Es soll ein weiteres Puzzleteilchen sein, die Mobilität in der Stadt Esslingen und in der stark belasten Region in eine umwelt- und klimafreundlichere Richtung zu lenken: Die Stadt Esslingen hat ein Lastenrad gekauft, das ihre Bürgerinnen und Bürger jetzt testen können. Allerdings ist es in diesem Jahr schon so gut wie ausgebucht.

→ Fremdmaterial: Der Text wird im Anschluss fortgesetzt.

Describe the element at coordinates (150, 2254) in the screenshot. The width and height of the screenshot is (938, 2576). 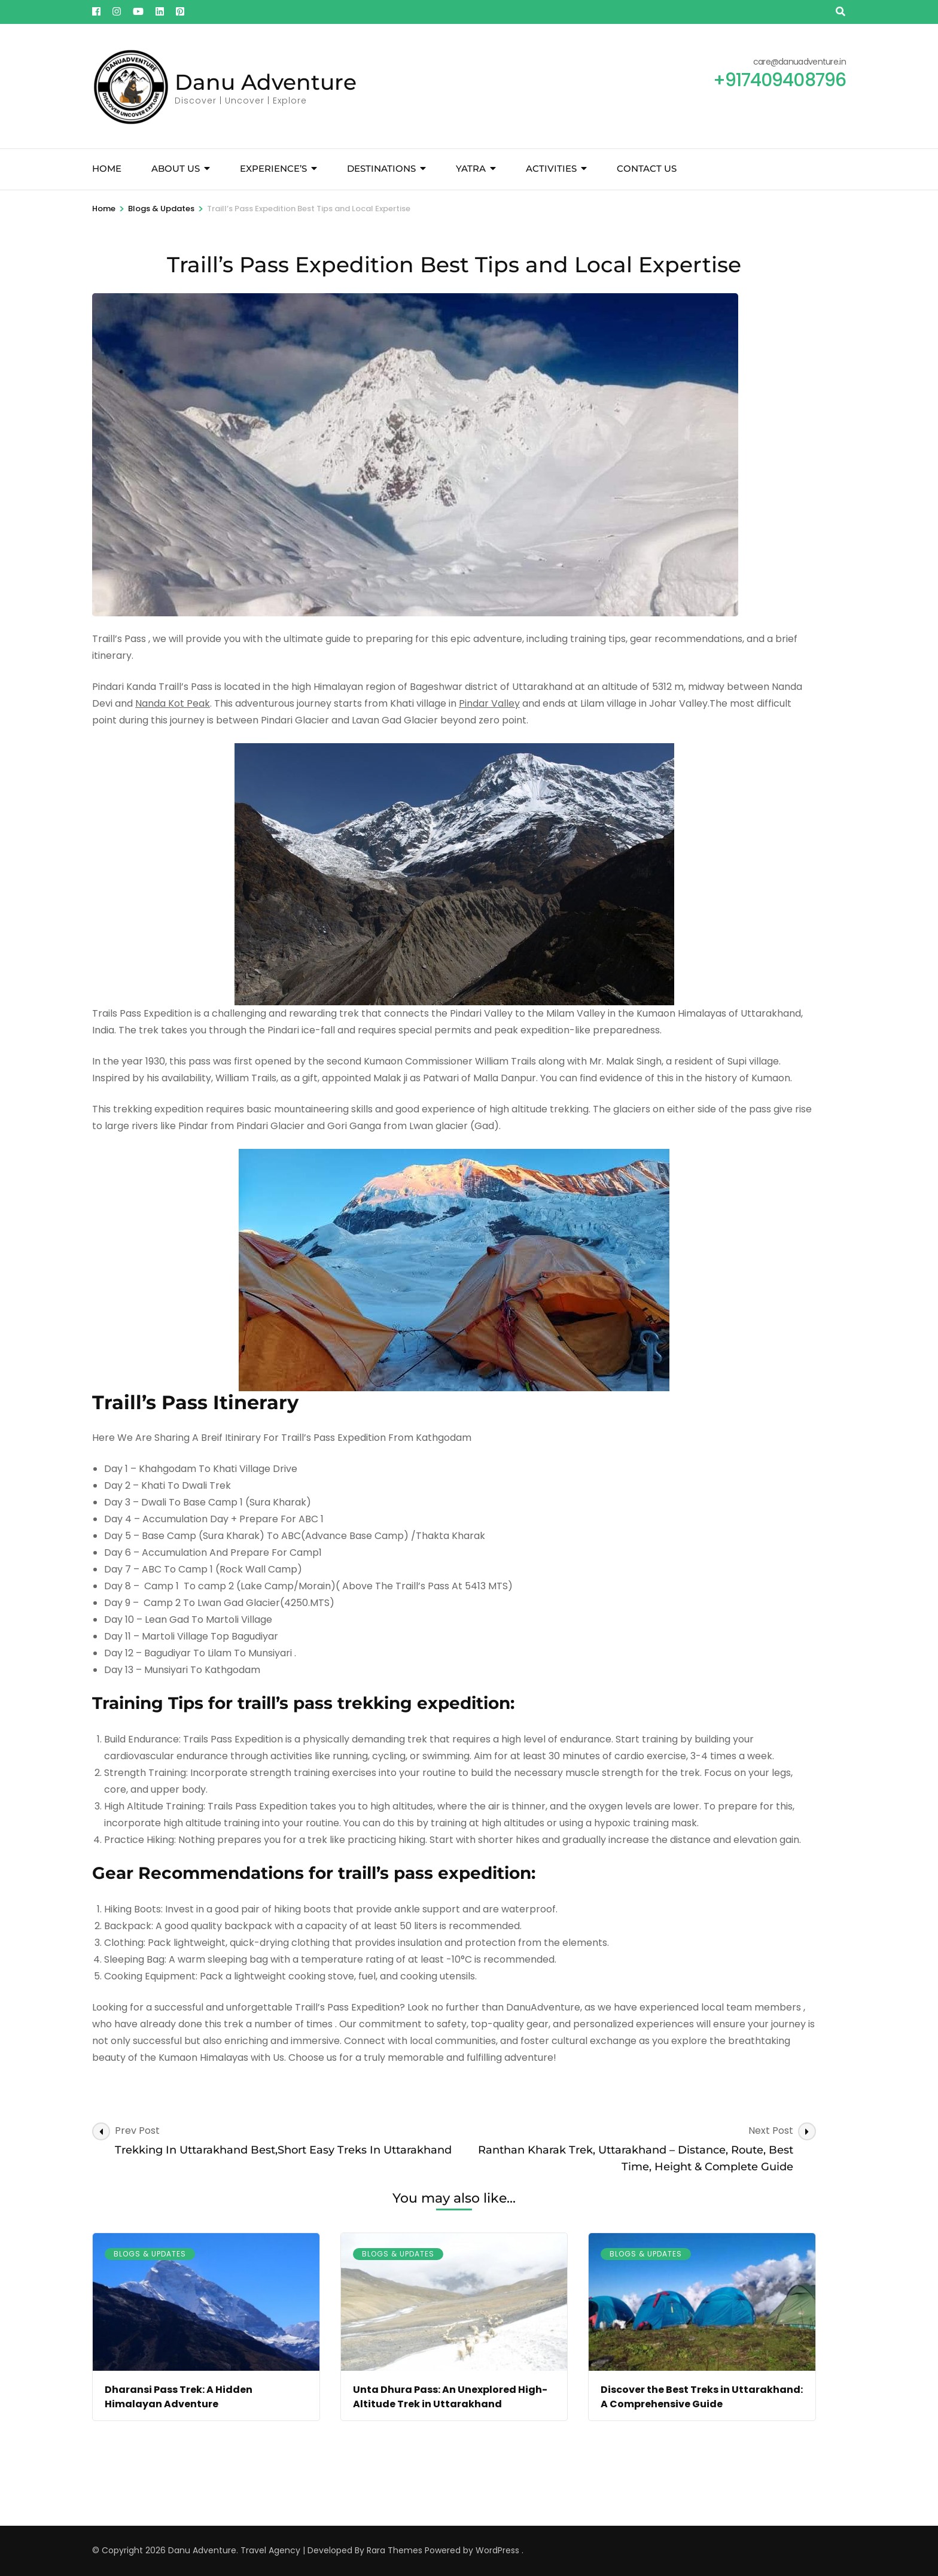 I see `Blogs & Updates` at that location.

Esslingen - Es ist schwarz, schnittig und mit 200 Kilogramm belastbar – und soll ein weiteres Rädchen sein, die Mobilität in der Stadt und der stark belasteten Region in eine umwelt- und klimafreundlichere Richtung zu drehen: Das Lastenrad „Packster 60 vario“ verfügt über einen starken Bosch-Motor, der auch bei der Esslinger Topografie nicht ins Stottern kommen soll und sein Futter aus der Steckdose bezieht. Der Strom reicht je nach Last und Strecke zwischen zehn und 70 Kilometer, der Akku hat eine Lebensdauer von 20 000 Kilometern. Und bei Normalverbrauch steht alle 2000 Kilometer – das entspricht einmal im Jahr – eine Wartung durch einen Fachbetrieb an. Dafür transportiert das Gefährt in seiner Box mit Wetterverdeck abgasfrei und leise je nach Familienstand, Beruf und Gusto zwei Kinder oder mehrere Bierkästen, Pakete und andere schöne oder weniger schöne Dinge. Und wer einmal testen will, ob er damit nicht bequemer all die Fahrten unter fünf Kilometern machen kann, für die er sonst ins Auto gestiegen wäre, und ob er mit dem verlängerten Zweirad tatsächlich keine Parkplatzprobleme mehr hat, sollte sich schnell auf www.esslingen.de/lastenrad einklicken. Dort kann man das Cargobike – wie es neudeutsch heißt – bis zu drei Wochen lang kostenlos buchen.